Friday 25 July 2014

Chief Joseph

Chief Joseph
     
Chief Joseph (1840-1904), chief of the Wallowa band of the Nez Perce and one of the leaders of Native American resistance to white encroachment in the western United States. His Nez Perce name was In-mut-too-yah-lat-lat (“thunder coming up from the water over the land”). Succeeding his father as chief in 1873, Joseph continued a policy of non-compliance to an 1863 treaty that had allowed the government to confine the Nez Perce to a reservation. In 1877 hostilities broke out as a result of attempts by the United States government to enforce the treaty.
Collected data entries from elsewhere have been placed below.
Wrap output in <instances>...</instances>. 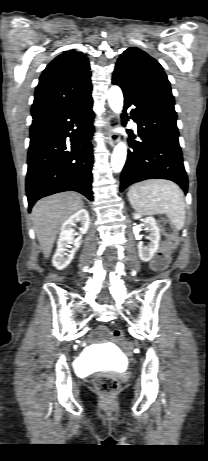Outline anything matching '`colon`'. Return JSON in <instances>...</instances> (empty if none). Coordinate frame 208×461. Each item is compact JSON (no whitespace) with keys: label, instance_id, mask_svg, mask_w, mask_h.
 I'll use <instances>...</instances> for the list:
<instances>
[{"label":"colon","instance_id":"1","mask_svg":"<svg viewBox=\"0 0 208 461\" xmlns=\"http://www.w3.org/2000/svg\"><path fill=\"white\" fill-rule=\"evenodd\" d=\"M159 227L166 236L167 243L160 248L153 261L155 269H162L167 264L170 252L177 244L176 231L169 220L160 218ZM113 335L118 341H125L124 333L121 330H115ZM94 388L102 396L108 397L118 390L119 381L111 375L99 374L94 380Z\"/></svg>","mask_w":208,"mask_h":461}]
</instances>
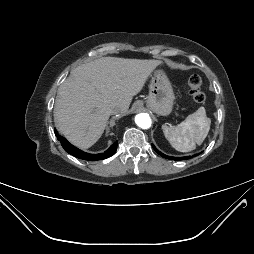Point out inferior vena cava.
<instances>
[{"label": "inferior vena cava", "mask_w": 254, "mask_h": 254, "mask_svg": "<svg viewBox=\"0 0 254 254\" xmlns=\"http://www.w3.org/2000/svg\"><path fill=\"white\" fill-rule=\"evenodd\" d=\"M121 112V109L119 107H114L111 109V114H118Z\"/></svg>", "instance_id": "602c4592"}]
</instances>
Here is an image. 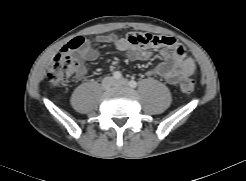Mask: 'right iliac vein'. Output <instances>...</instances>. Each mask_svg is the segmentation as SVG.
Wrapping results in <instances>:
<instances>
[{
  "label": "right iliac vein",
  "mask_w": 246,
  "mask_h": 181,
  "mask_svg": "<svg viewBox=\"0 0 246 181\" xmlns=\"http://www.w3.org/2000/svg\"><path fill=\"white\" fill-rule=\"evenodd\" d=\"M115 86V80L112 77H105L102 81V87L105 90L111 89Z\"/></svg>",
  "instance_id": "right-iliac-vein-1"
}]
</instances>
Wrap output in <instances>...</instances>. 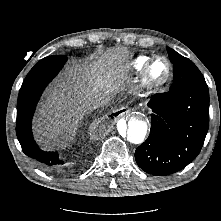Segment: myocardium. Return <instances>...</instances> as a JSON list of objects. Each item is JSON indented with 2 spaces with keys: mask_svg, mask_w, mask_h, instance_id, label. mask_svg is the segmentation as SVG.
I'll return each instance as SVG.
<instances>
[{
  "mask_svg": "<svg viewBox=\"0 0 221 221\" xmlns=\"http://www.w3.org/2000/svg\"><path fill=\"white\" fill-rule=\"evenodd\" d=\"M159 59H162L166 62L167 66H168V72H167L166 77L163 80L155 81V80L151 79L150 71H151V68H152V65L154 64V62ZM172 75H173V66H172L171 61L167 57L162 56V55L153 56L147 62V64L145 65V67L142 71L141 86L148 93L158 92L168 85V83L170 82V80L172 78Z\"/></svg>",
  "mask_w": 221,
  "mask_h": 221,
  "instance_id": "1",
  "label": "myocardium"
}]
</instances>
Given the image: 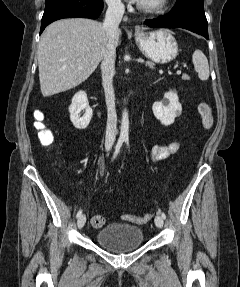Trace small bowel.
Returning a JSON list of instances; mask_svg holds the SVG:
<instances>
[{
	"mask_svg": "<svg viewBox=\"0 0 240 287\" xmlns=\"http://www.w3.org/2000/svg\"><path fill=\"white\" fill-rule=\"evenodd\" d=\"M180 147L179 141H173L167 145H154L151 148V159L153 162L165 160L175 153Z\"/></svg>",
	"mask_w": 240,
	"mask_h": 287,
	"instance_id": "obj_1",
	"label": "small bowel"
}]
</instances>
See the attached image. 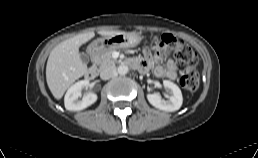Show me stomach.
Returning <instances> with one entry per match:
<instances>
[{
    "label": "stomach",
    "instance_id": "1",
    "mask_svg": "<svg viewBox=\"0 0 258 158\" xmlns=\"http://www.w3.org/2000/svg\"><path fill=\"white\" fill-rule=\"evenodd\" d=\"M141 40L142 36L139 33L128 32L98 38L90 46L96 53H104L111 49L135 47Z\"/></svg>",
    "mask_w": 258,
    "mask_h": 158
}]
</instances>
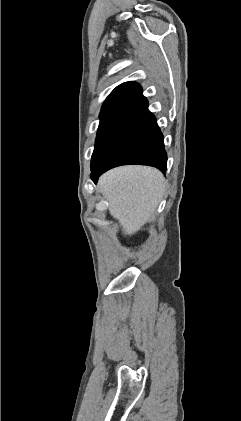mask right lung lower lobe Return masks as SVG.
<instances>
[{
  "instance_id": "1",
  "label": "right lung lower lobe",
  "mask_w": 241,
  "mask_h": 421,
  "mask_svg": "<svg viewBox=\"0 0 241 421\" xmlns=\"http://www.w3.org/2000/svg\"><path fill=\"white\" fill-rule=\"evenodd\" d=\"M127 164L149 165L160 169L167 168V154L163 135L155 116L148 110V101L141 96L121 126L119 132L91 167V178L96 183L105 171Z\"/></svg>"
}]
</instances>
The Nez Perce were ordered to leave the Wallowa Valley of the Oregon territory and relocate to a reservation in Idaho. Joseph reluctantly agreed to the demand, but when a few Nez Perce warriors killed a group of whites, he decided to lead several hundred people on a march to find refuge in Canada. He defeated United States Army units that tried to stop him on the Big Hole River in Montana, but was stopped about 50 km (30 mi) from the border by a force under Colonel Nelson Miles, who forced him to surrender after a five-day battle.
Joseph and his people were sent to Oklahoma, where many became sick and died. In 1885 he and the survivors moved back to Washington and Idaho. Forbidden from returning to his homeland in the Wallowa Valley, Joseph died on the Colville Reservation in Washington. In 1903, one year before his death, Joseph visited Washington, D.C., where he received a welcome from President Theodore Roosevelt.